Por Ligia Andrade e Thaislane Xavier
Arte: Marcelo Canquerino
Antes de colocar a venda sobre os olhos, Vicenzo Cecchini, que se tornou recordista mundial de Cubo Mágico aos 13 anos, se concentra. Na sua frente, um cubo de seis faces: cada uma delas é dividida em nove partes, todas pintadas com uma cor diferente, prontas para serem desembaralhadas. No pouco tempo que tem para memorizar o lugar em que as cores estão, cria histórias para cada uma das peças, nomeando-as com letras que formarão palavras quando não conseguir mais enxergar. Assim que é vendado, leva cerca de apenas dois minutos para conseguir decifrar o cubo.
No total, um Cubo Mágico oferece mais de 43 quintilhões de possibilidades de combinação, mas os dedos de Vicenzo parecem ignorar a matemática. Segundo o recordista, o segredo é decorar as etapas propostas por determinados algoritmos, que definem sequências de regras a serem seguidas para decifrar o quebra-cabeça tridimensional, e então repeti-las até se tornarem instintivas: "Enquanto eu decoro, meu dedo já vai sabendo o que fazer".
Embora possa parecer que Vicenzo Cecchini possui uma memória acima da média e, portanto, consiga aplicar sua habilidade de memorização em outras partes de sua vida, isso não é, necessariamente, verdade. Gilberto Fernando Xavier, neurocientista e professor de fisiologia do Instituto de Biociências da USP, explica que a memorização de certas habilidades ocorre por mecanismos distintos da memorização de certos momentos.
No primeiro, o que importa é a repetição de movimentos, enquanto que, no segundo, a ativação de circuitos facilitados do sistema nervoso, responsáveis pela captação de informação e por sua lembrança, ocorre por diversos fatores, como carga emocional e importância do evento. “Se você perguntar para uma pessoa que pratica um esporte como ela faz para que seus dedos façam determinado movimento, ela não saberá explicar direito. Diferente de uma memória autobiográfica, em que a pessoa é capaz de fazer um relato verbal do ocorrido, a experiência percepto-motora só é capaz de ser demonstrada através da execução”.

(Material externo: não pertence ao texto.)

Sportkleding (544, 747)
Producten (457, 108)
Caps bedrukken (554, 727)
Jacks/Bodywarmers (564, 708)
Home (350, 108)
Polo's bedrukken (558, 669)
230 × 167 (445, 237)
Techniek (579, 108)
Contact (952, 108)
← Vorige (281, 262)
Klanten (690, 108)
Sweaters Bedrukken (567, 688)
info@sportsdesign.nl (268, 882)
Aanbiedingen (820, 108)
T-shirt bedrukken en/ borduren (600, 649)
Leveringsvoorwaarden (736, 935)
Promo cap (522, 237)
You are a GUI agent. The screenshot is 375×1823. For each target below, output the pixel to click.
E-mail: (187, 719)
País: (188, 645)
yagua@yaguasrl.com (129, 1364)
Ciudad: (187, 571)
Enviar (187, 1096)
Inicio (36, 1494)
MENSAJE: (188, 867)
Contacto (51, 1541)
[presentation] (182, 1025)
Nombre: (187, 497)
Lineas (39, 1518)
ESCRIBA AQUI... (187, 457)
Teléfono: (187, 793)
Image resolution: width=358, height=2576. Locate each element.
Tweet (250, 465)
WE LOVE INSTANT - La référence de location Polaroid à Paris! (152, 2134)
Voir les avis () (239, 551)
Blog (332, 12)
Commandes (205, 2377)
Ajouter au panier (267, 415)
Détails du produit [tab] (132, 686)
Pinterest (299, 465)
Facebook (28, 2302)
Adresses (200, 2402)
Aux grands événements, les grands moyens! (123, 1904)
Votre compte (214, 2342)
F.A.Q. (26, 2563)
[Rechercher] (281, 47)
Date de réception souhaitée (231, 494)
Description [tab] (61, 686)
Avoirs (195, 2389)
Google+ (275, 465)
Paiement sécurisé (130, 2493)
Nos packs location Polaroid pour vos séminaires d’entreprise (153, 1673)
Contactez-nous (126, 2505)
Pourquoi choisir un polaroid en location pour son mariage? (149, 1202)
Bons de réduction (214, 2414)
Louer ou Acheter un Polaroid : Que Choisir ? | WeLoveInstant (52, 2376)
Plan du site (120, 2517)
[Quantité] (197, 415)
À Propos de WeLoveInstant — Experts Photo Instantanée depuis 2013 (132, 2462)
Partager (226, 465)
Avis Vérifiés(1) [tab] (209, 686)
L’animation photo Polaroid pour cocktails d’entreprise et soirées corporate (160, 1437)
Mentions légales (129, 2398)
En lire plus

Trabalhar a chamada memória de trabalho, responsável por nossa capacidade de guardar mentalmente as informações em curtos períodos de tempo, é fundamental para o atleta. É precisamente isso que faz com que Vicenzo seja capaz de quebrar recordes. Após decorar as cores, seu cérebro começa a processar as informações necessárias para resolver o cubo, mas sem esquecer a ordem inicial do que se encontrava a sua frente. Quanto mais ele repete a ação, mais intuitivo se torna colocar todas as cores do cubo em ordem.

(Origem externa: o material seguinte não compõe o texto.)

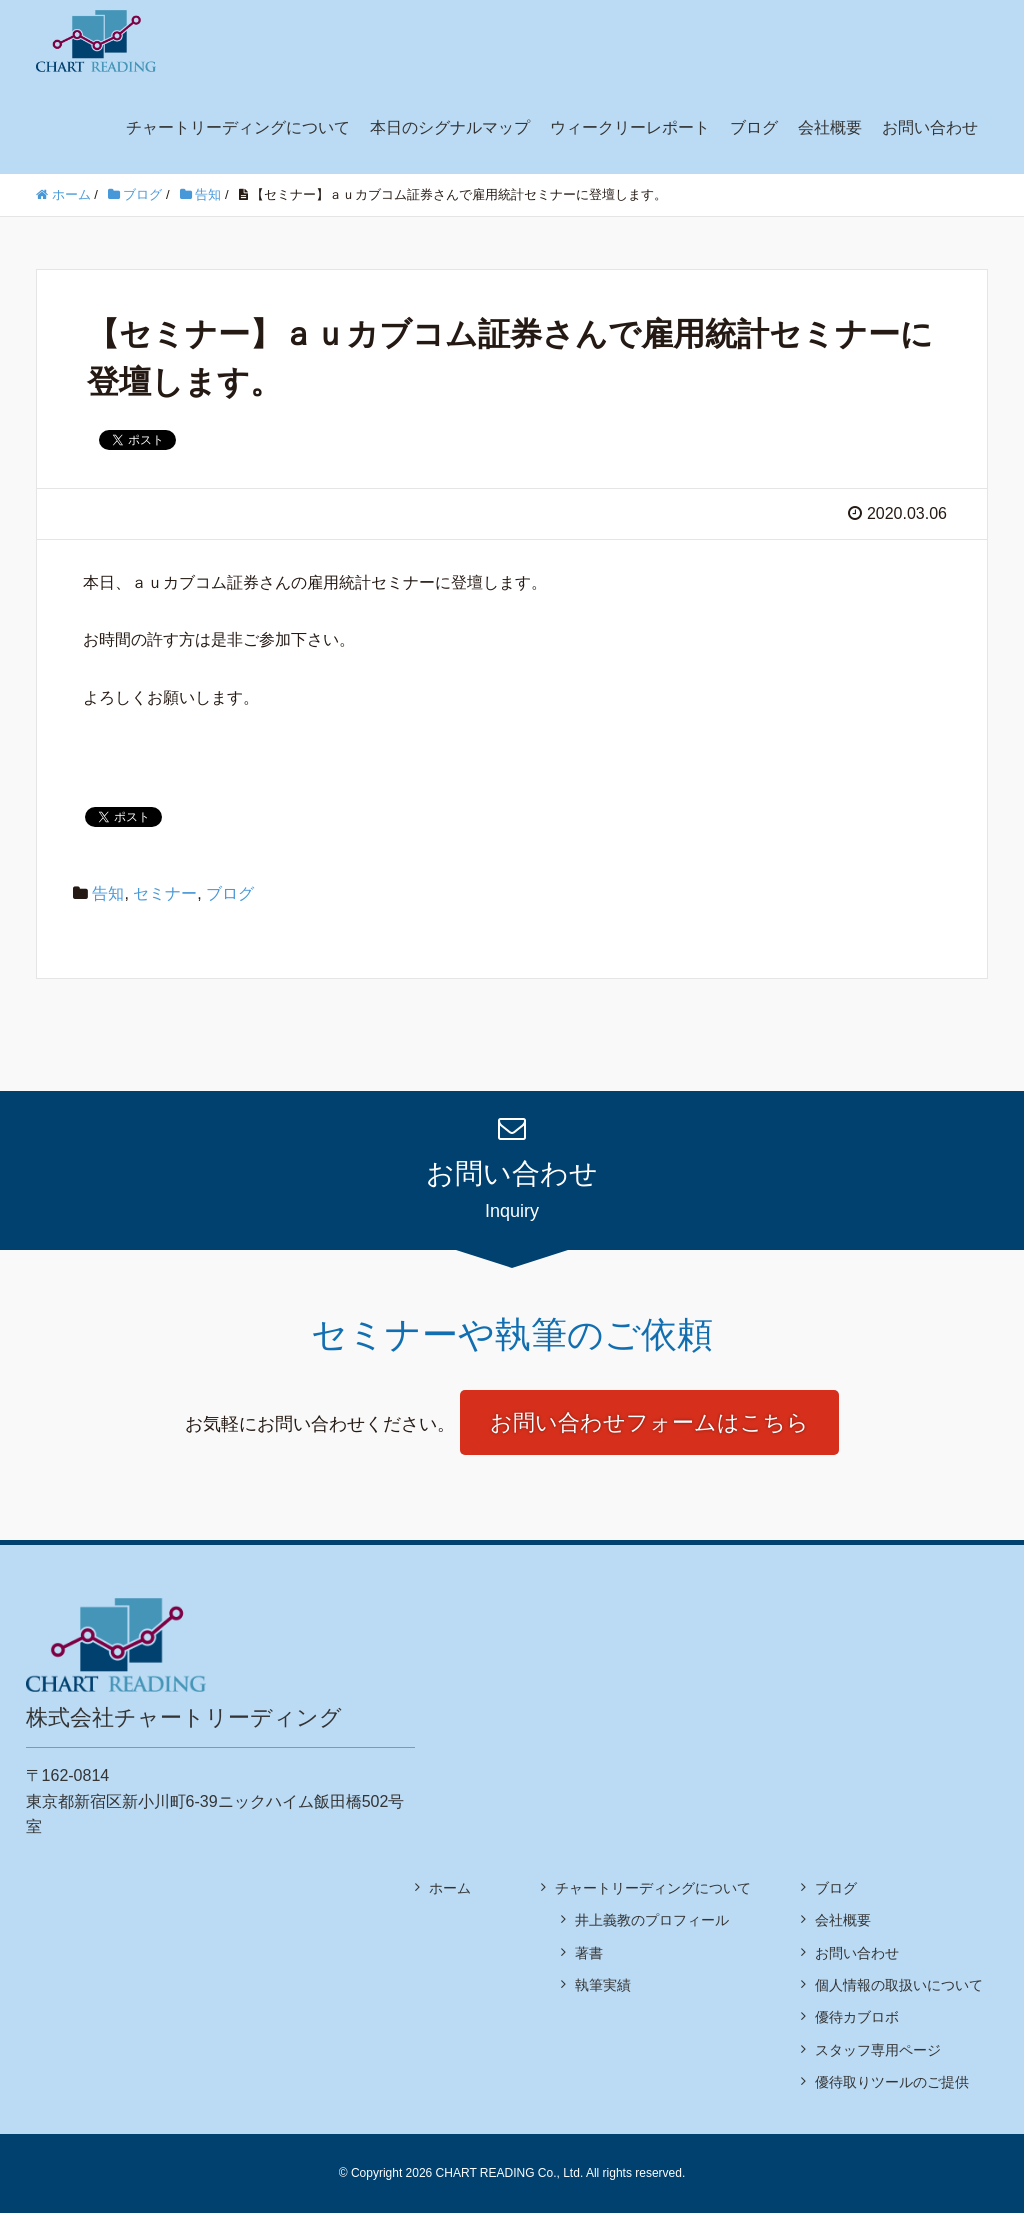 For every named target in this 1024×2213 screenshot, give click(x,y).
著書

Ainda assim, ele precisa se concentrar, por quê? Bem, a memória de trabalho possui alguns limites, entre eles a distração: “Um pensamento surge, uma interrupção como um telefone tocando ou alguém falando por perto, pode ser suficiente para desviar a atenção do conteúdo da memória de trabalho de modo que o seu conteúdo é rapidamente perdido”, explica Emílio Takase, especialista em neurociência aplicada ao esporte. Por isso, campeonatos como os de tênis, golfe, xadrez e cubo-mágico exigem silêncio tanto de quem assiste quanto dos que competem.